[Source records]
════════

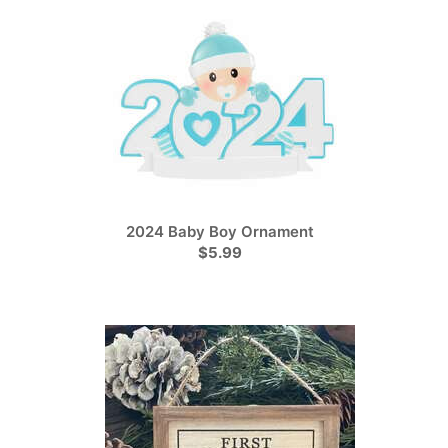
2024 Baby Boy Ornament
$5.99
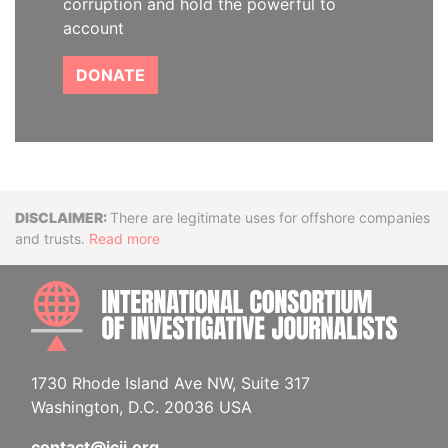
corruption and hold the powerful to
account
DONATE
Disclaimer
There are legitimate uses for offshore companies
and trusts.
Read more
INTE
1730 Rhode Island Ave NW, Suite 317
Washington, D.C. 20036 USA
contact@icij.org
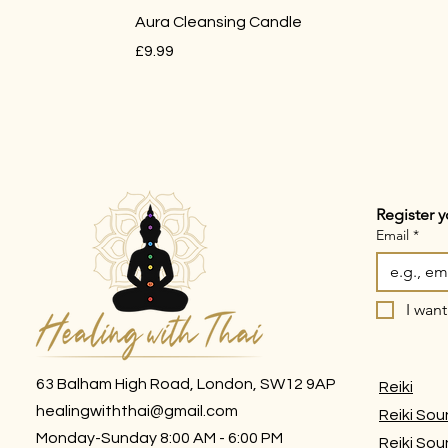
Aura Cleansing Candle
Price
£9.99
Register y
Email
*
I want
63 Balham High Road, London, SW12 9AP
Reiki
healingwiththai@gmail.com
Reiki Sou
Monday-Sunday 8:00 AM - 6:00 PM
Reiki So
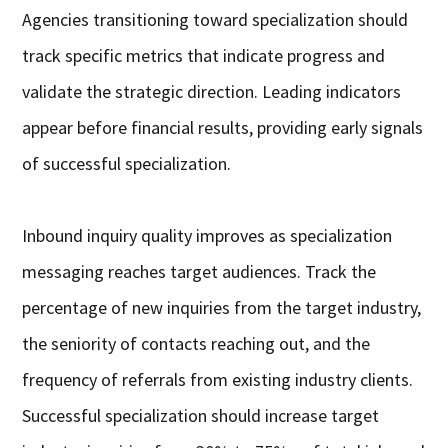
Agencies transitioning toward specialization should
track specific metrics that indicate progress and
validate the strategic direction. Leading indicators
appear before financial results, providing early signals
of successful specialization.
Inbound inquiry quality improves as specialization
messaging reaches target audiences. Track the
percentage of new inquiries from the target industry,
the seniority of contacts reaching out, and the
frequency of referrals from existing industry clients.
Successful specialization should increase target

════════

Problem description:
Beginning at the line that holds "appear before financial", reproduce each line of the records above down to and including the last one.

Task response:
appear before financial results, providing early signals
of successful specialization.
Inbound inquiry quality improves as specialization
messaging reaches target audiences. Track the
percentage of new inquiries from the target industry,
the seniority of contacts reaching out, and the
frequency of referrals from existing industry clients.
Successful specialization should increase target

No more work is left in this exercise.